» **Exercise requirements**: Pictures excluded, copy all of the data below exactly.

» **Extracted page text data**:

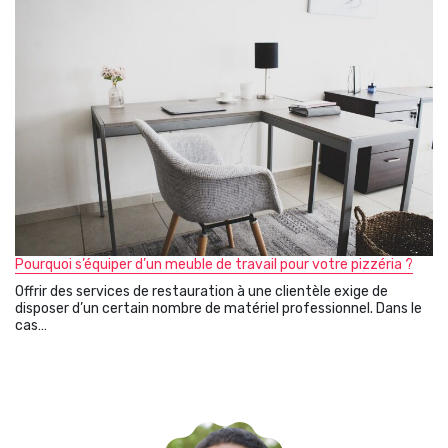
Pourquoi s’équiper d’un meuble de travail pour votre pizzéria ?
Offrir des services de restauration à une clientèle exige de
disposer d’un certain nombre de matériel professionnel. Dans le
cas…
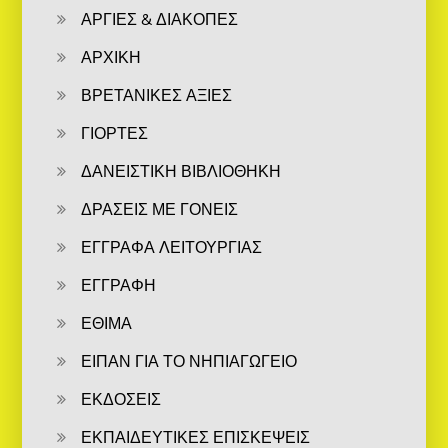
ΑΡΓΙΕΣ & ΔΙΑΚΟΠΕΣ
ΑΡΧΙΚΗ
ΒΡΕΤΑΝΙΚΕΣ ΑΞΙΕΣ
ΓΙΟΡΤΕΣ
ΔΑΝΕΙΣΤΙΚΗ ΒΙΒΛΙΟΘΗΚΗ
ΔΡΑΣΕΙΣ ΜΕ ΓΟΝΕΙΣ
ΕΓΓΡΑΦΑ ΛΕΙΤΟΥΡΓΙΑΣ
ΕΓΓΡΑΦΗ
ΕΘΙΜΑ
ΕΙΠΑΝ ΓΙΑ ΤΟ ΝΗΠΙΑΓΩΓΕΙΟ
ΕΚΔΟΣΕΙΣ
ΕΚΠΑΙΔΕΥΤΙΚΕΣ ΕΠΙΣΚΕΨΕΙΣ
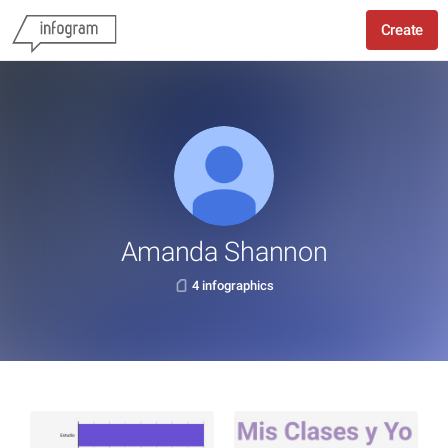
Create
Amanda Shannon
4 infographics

» **Solution for this problem**:
Pourquoi s’équiper d’un meuble de travail pour votre pizzéria ?
Offrir des services de restauration à une clientèle exige de
disposer d’un certain nombre de matériel professionnel. Dans le
cas…
ΑΡΓΙΕΣ & ΔΙΑΚΟΠΕΣ
ΑΡΧΙΚΗ
ΒΡΕΤΑΝΙΚΕΣ ΑΞΙΕΣ
ΓΙΟΡΤΕΣ
ΔΑΝΕΙΣΤΙΚΗ ΒΙΒΛΙΟΘΗΚΗ
ΔΡΑΣΕΙΣ ΜΕ ΓΟΝΕΙΣ
ΕΓΓΡΑΦΑ ΛΕΙΤΟΥΡΓΙΑΣ
ΕΓΓΡΑΦΗ
ΕΘΙΜΑ
ΕΙΠΑΝ ΓΙΑ ΤΟ ΝΗΠΙΑΓΩΓΕΙΟ
ΕΚΔΟΣΕΙΣ
ΕΚΠΑΙΔΕΥΤΙΚΕΣ ΕΠΙΣΚΕΨΕΙΣ
Create
Amanda Shannon
4 infographics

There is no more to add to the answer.